How to Better Utilize Code Graphs in Semantic Code Search?
Yucen Shi,Ying Yin,Zhengkui Wang,David Lo,Tao Zhang,Xin Xia,Yuhai Zhao,Bowen Xu
DOI: https://doi.org/10.1145/3540250.3549087
2022-01-01
Abstract:Semantic code search greatly facilitates software reuse, which enables users to find code snippets highly matching user-specified natural language queries. Due to the rich expressive power of code graphs (e.g., control-flow graph and program dependency graph), both of the two mainstream research works (i.e., multi-modal models and pre-trained models) have attempted to incorporate code graphs for code modelling. However, they still have some limitations: First, there is still much room for improvement in terms of search effectiveness.
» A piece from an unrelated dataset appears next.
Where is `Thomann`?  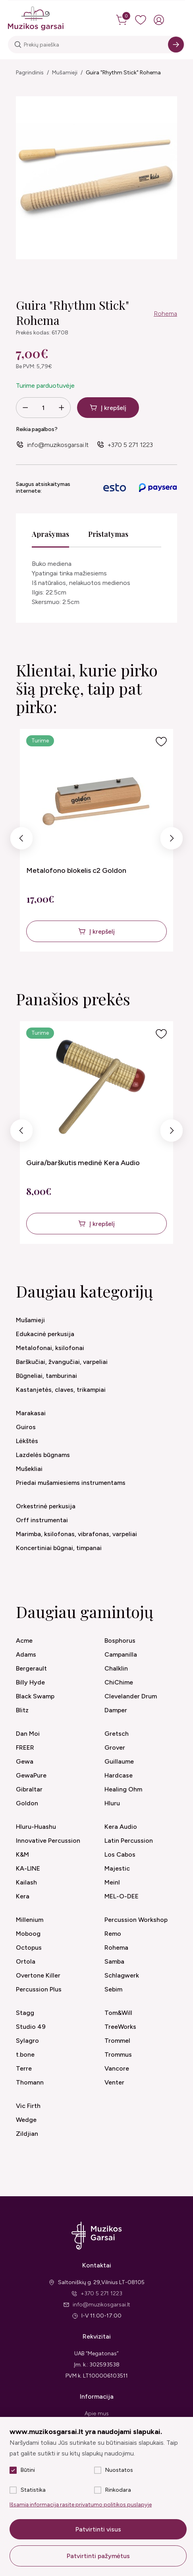
Thomann is located at coordinates (30, 2082).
Second, they have not fully considered the unique features of code graphs. In this paper, we propose a Graph-to-Sequence Converter, namely G 2 SC . Through converting the code graphs into lossless sequences, G 2 SC enables to address the problem of small graph learning using sequence feature learning and capture both the edges and nodes attribute information of code graphs. Thus, the effectiveness of code search can be greatly improved. In particular, G 2 SC first converts the code graph into a unique corresponding node sequence by a specific graph traversal strategy. Then, it gets a statement sequence by replacing each node with its corresponding statement. A set of carefully designed graph traversal strategies guarantee that the process is one-to-one and reversible. G 2 SC enables capturing rich semantic relationships (i.e., control flow, data flow, node/relationship properties) and provides learning model-friendly data transformation. It can be flexibly integrated with existing models to better utilize the code graphs. As a proof-of-concept application, we present two G 2 SC enabled models: GSMM ( G 2 SC enabled multi-modal model) and GSCodeBERT ( G 2 SC enabled CodeBERT model). Extensive experiment results on two real large-scale datasets demonstrate that GSMM and GSCodeBERT can greatly improve the state-of-the-art models MMAN and GraphCodeBERT by 92% and 22% on R@1, and 63% and 11.5% on MRR, respectively.